Webinar explores cottage food industry in Alaska
/cloudfront-us-east-1.images.arcpublishing.com/gray/UJAIAFZTRJGP7HJRMIWG2U2TXY.jpg)
ANCHORAGE, Alaska (KTUU) - A webinar exploring cottage food production sponsored by the Alaska Food Policy Council, Alaska Farm Bureau and Alaska Farmers Market Association is available for people interested in selling homemade goods.
Cottage foods include breads, pies, cookies, jams, jellies, pickles, salsas, kombucha and sauerkraut — foods that don’t need temperature regulation. It excludes meats and dairy products.
“There’s a lot of, there are a lot of products that they can make from home and sell. I mean, most of the products I think we see made and sold at farmer’s markets and bazaars,” said Lorinda Lhothka, with the Department of Environmental Conservation Food Safety and Sanitation Program. “There’s a lot of small confectionary businesses people that make you know chocolates and fudge and truffles and, and we’ve seen a lot of small businesses get their start in the cottage food and then move on to becoming food processors that actually just distribute their product across the state.”

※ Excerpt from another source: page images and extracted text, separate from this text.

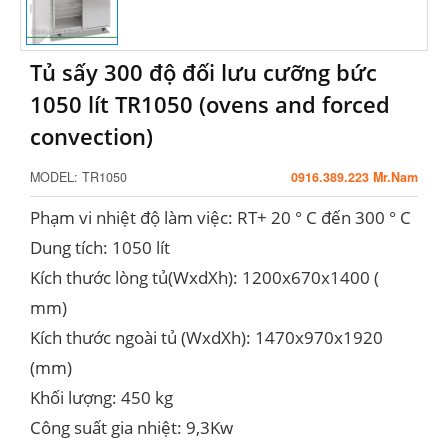
Tủ sấy 300 độ đối lưu cưỡng bức
1050 lít TR1050 (ovens and forced
convection)
MODEL:
TR1050
0916.389.223 Mr.Nam
Phạm vi nhiệt độ làm việc: RT+ 20 ° C đến 300 ° C
Dung tích: 1050 lít
Kích thước lòng tủ(WxdXh): 1200x670x1400 (
mm)
Kích thước ngoài tủ (WxdXh): 1470x970x1920
(mm)
Khối lượng: 450 kg
Công suất gia nhiệt: 9,3Kw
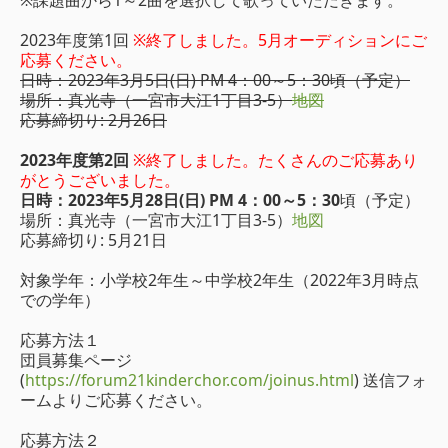
2023年度第1回
※終了しました。5月オーディションにご
応募ください。
日時：2023年3月5日(日) PM 4：00～5：30頃（予定）
場所：真光寺（一宮市大江1丁目3-5）
地図
応募締切り: 2月26日
2023年度第2回
※終了しました。たくさんのご応募あり
がとうございました。
日時：2023年5月28日(日) PM 4：00～5：30
頃（予定）
場所：真光寺（一宮市大江1丁目3-5）
地図
応募締切り: 5月21日
対象学年：小学校2年生～中学校2年生（2022年3月時点
での学年）
応募方法１
団員募集ページ
(
https://forum21kinderchor.com/joinus.html
) 送信フォ
ームよりご応募ください。
応募方法２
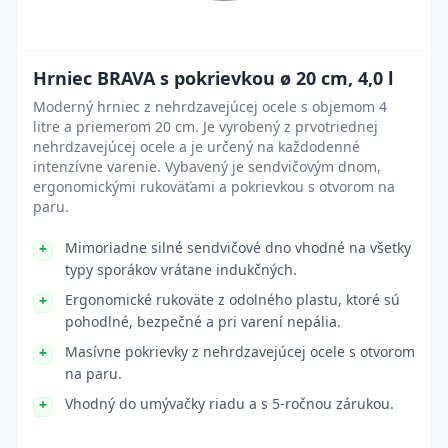
Hrniec BRAVA s pokrievkou ø 20 cm, 4,0 l
Moderný hrniec z nehrdzavejúcej ocele s objemom 4
litre a priemerom 20 cm. Je vyrobený z prvotriednej
nehrdzavejúcej ocele a je určený na každodenné
intenzívne varenie. Vybavený je sendvičovým dnom,
ergonomickými rukoväťami a pokrievkou s otvorom na
paru.
Mimoriadne silné sendvičové dno vhodné na všetky
typy sporákov vrátane indukčných.
Ergonomické rukoväte z odolného plastu, ktoré sú
pohodlné, bezpečné a pri varení nepália.
Masívne pokrievky z nehrdzavejúcej ocele s otvorom
na paru.
Vhodný do umývačky riadu a s 5-ročnou zárukou.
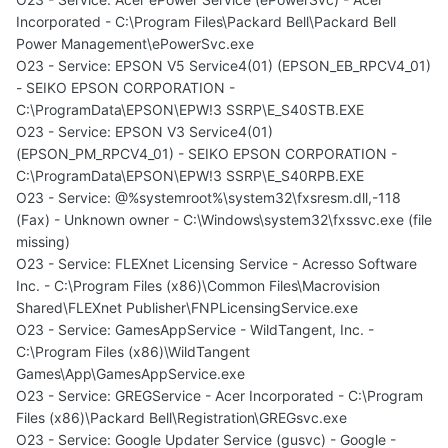
Incorporated - C:\Program Files\Packard Bell\Packard Bell
Power Management\ePowerSvc.exe
O23 - Service: EPSON V5 Service4(01) (EPSON_EB_RPCV4_01)
- SEIKO EPSON CORPORATION -
C:\ProgramData\EPSON\EPW!3 SSRP\E_S40STB.EXE
O23 - Service: EPSON V3 Service4(01)
(EPSON_PM_RPCV4_01) - SEIKO EPSON CORPORATION -
C:\ProgramData\EPSON\EPW!3 SSRP\E_S40RPB.EXE
O23 - Service: @%systemroot%\system32\fxsresm.dll,-118
(Fax) - Unknown owner - C:\Windows\system32\fxssvc.exe (file
missing)
O23 - Service: FLEXnet Licensing Service - Acresso Software
Inc. - C:\Program Files (x86)\Common Files\Macrovision
Shared\FLEXnet Publisher\FNPLicensingService.exe
O23 - Service: GamesAppService - WildTangent, Inc. -
C:\Program Files (x86)\WildTangent
Games\App\GamesAppService.exe
O23 - Service: GREGService - Acer Incorporated - C:\Program
Files (x86)\Packard Bell\Registration\GREGsvc.exe
O23 - Service: Google Updater Service (gusvc) - Google -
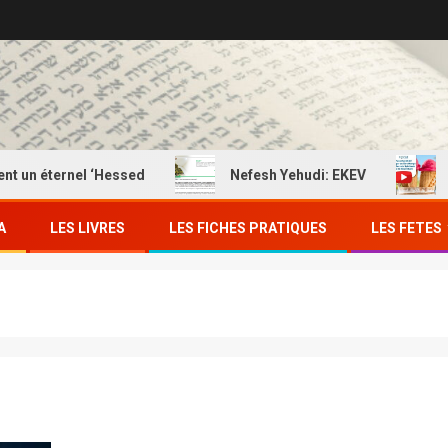
rnel ‘Hessed
Nefesh Yehudi: EKEV
EKEV: Man
A
LES LIVRES
LES FICHES PRATIQUES
LES FETES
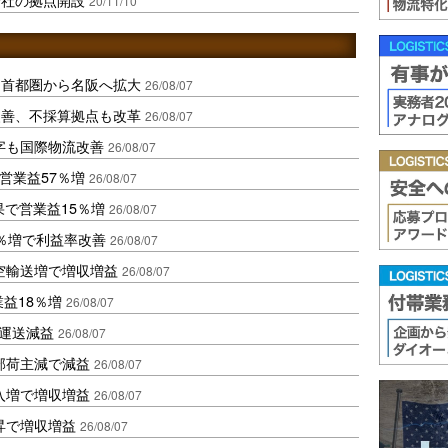
20/11/10
、首都圏から名阪へ拡大
26/08/07
に改善、不採算拠点も改革
26/08/07
字も国際物流改善
26/08/07
営業益57％増
26/08/07
果で営業益15％増
26/08/07
2％増で利益率改善
26/08/07
空輸送増で増収増益
26/08/07
業益18％増
26/08/07
も運送減益
26/08/07
部荷主減で減益
26/08/07
入増で増収増益
26/08/07
昇で増収増益
26/08/07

The webinar goes over exemption requirements and answers questions about regulations, permitting and labels for both the state and Municipality of Anchorage.

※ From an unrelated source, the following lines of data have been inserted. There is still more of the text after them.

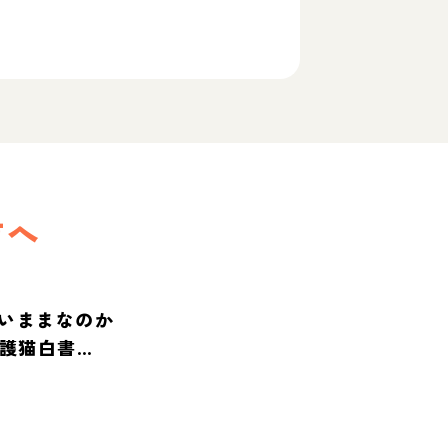
方へ
いままなのか
保護猫白書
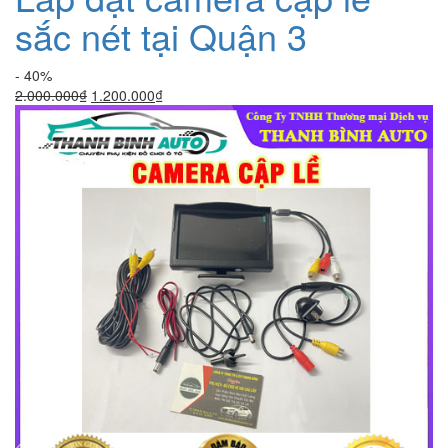
sắc nét tại Quận 3
- 40%
Giá
Giá
2.000.000
₫
1.200.000
₫
gốc
hiện
là:
tại
2.000.000₫.
là:
1.200.000₫.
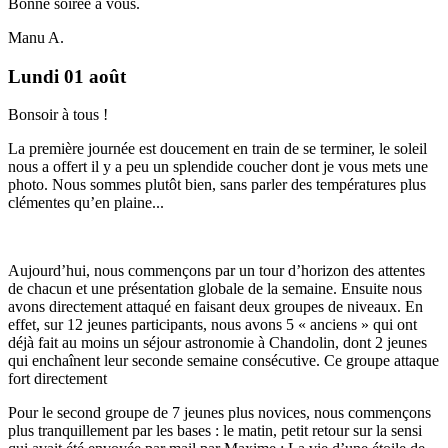
Bonne soirée à vous.
Manu A.
Lundi 01 août
Bonsoir à tous !
La première journée est doucement en train de se terminer, le soleil
nous a offert il y a peu un splendide coucher dont je vous mets une
photo. Nous sommes plutôt bien, sans parler des températures plus
clémentes qu’en plaine...
Aujourd’hui, nous commençons par un tour d’horizon des attentes
de chacun et une présentation globale de la semaine. Ensuite nous
avons directement attaqué en faisant deux groupes de niveaux. En
effet, sur 12 jeunes participants, nous avons 5 « anciens » qui ont
déjà fait au moins un séjour astronomie à Chandolin, dont 2 jeunes
qui enchaînent leur seconde semaine consécutive. Ce groupe attaque
fort directement
Pour le second groupe de 7 jeunes plus novices, nous commençons
plus tranquillement par les bases : le matin, petit retour sur la sensi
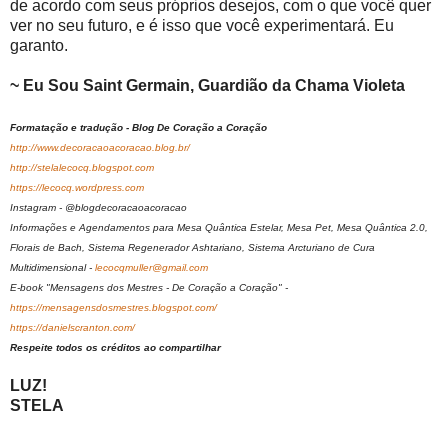
de acordo com seus próprios desejos, com o que você quer
ver no seu futuro, e é isso que você experimentará. Eu
garanto.
~ Eu Sou Saint Germain, Guardião da Chama Violeta
Formatação e tradução - Blog De Coração a Coração
http://www.decoracaoacoracao.blog.br/
http://stelalecocq.blogspot.com
https://lecocq.wordpress.com
Instagram - @blogdecoracaoacoracao
Informações e Agendamentos para Mesa Quântica Estelar, Mesa Pet, Mesa Quântica 2.0,
Florais de Bach, Sistema Regenerador Ashtariano, Sistema Arcturiano de Cura
Multidimensional -
lecocqmuller@gmail.com
E-book "Mensagens dos Mestres - De Coração a Coração" -
https://mensagensdosmestres.blogspot.com/
https://danielscranton.com/
Respeite todos os créditos ao compartilhar
LUZ!
STELA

Lhothka, who is also the secretary of the Alaska Food Policy Council, said now is a typical time that people start planning for farmers markets, so it’s important to understand what the requirements are to qualify as cottage food and what the next steps are if people want to expand.
Robbi Mixon, of the Alaska Food Policy Council, the Farmers Market Association and the Alaska Food Hub, said many people have been creating food products in the past year.

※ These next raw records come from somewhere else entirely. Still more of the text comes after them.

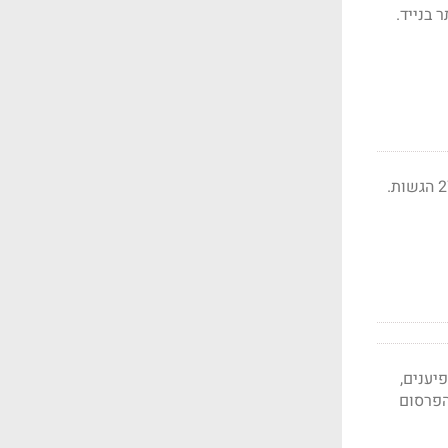
 יותר בנייד.
השוק הישראלי הגיש 161 עבודות לתחרות השנה. הקטגוריה המובילה בישראל היא המדיה עם 27 הגשות.
יענים,
הפרסום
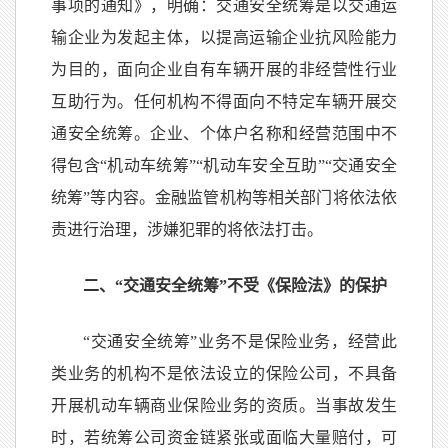
事项的通知》，明确：交通安全统筹是以交通运
输企业为发起主体，以提高运输企业抗风险能力
为目的，面向企业自有车辆开展的非经营性行业
互助行为。任何机构不得面向不特定车辆开展交
通安全统筹。企业、个体户名称和经营范围中不
得包含“机动车统筹”“机动车安全互助”“交通安全
统筹”等内容。金融监管机构等相关部门将依法依
责进行治理，涉嫌犯罪的将依法打击。
二、“交通安全统筹”不受《保险法》的保护
“交通安全统筹”业务不是保险业务，经营此
类业务的机构不是依法设立的保险公司，不具备
开展机动车辆商业保险业务的资质。当事故发生
时，若统筹公司资金链紧张或面临大量赔付，可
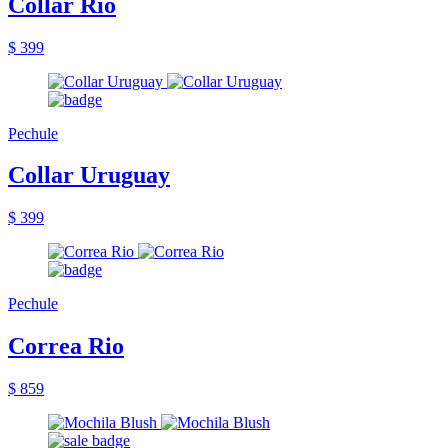
Collar Rio
$ 399
Pechule
Collar Uruguay
$ 399
Pechule
Correa Rio
$ 859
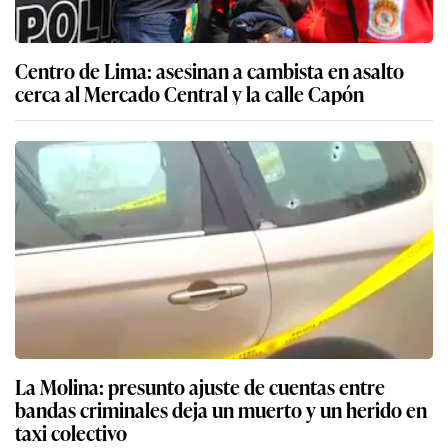
Centro de Lima: asesinan a cambista en asalto
cerca al Mercado Central y la calle Capón
La Molina: presunto ajuste de cuentas entre
bandas criminales deja un muerto y un herido en
taxi colectivo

“I will say this year has been our biggest year of cottage food sales,” Mixon said. “I’m actually working on the numbers right now but we’ve had a lot more baked items and jams, those kind of things on our food hub this past year. And I think it was in part due to, you know, maybe not having as many farmers market opportunities or them not wanting to be on-site or at in-person events so we’ve, the food hub is an online way to sell cottage foods.”
A link to a recording of the webinar is available on the Alaska Food Policy Council’s website.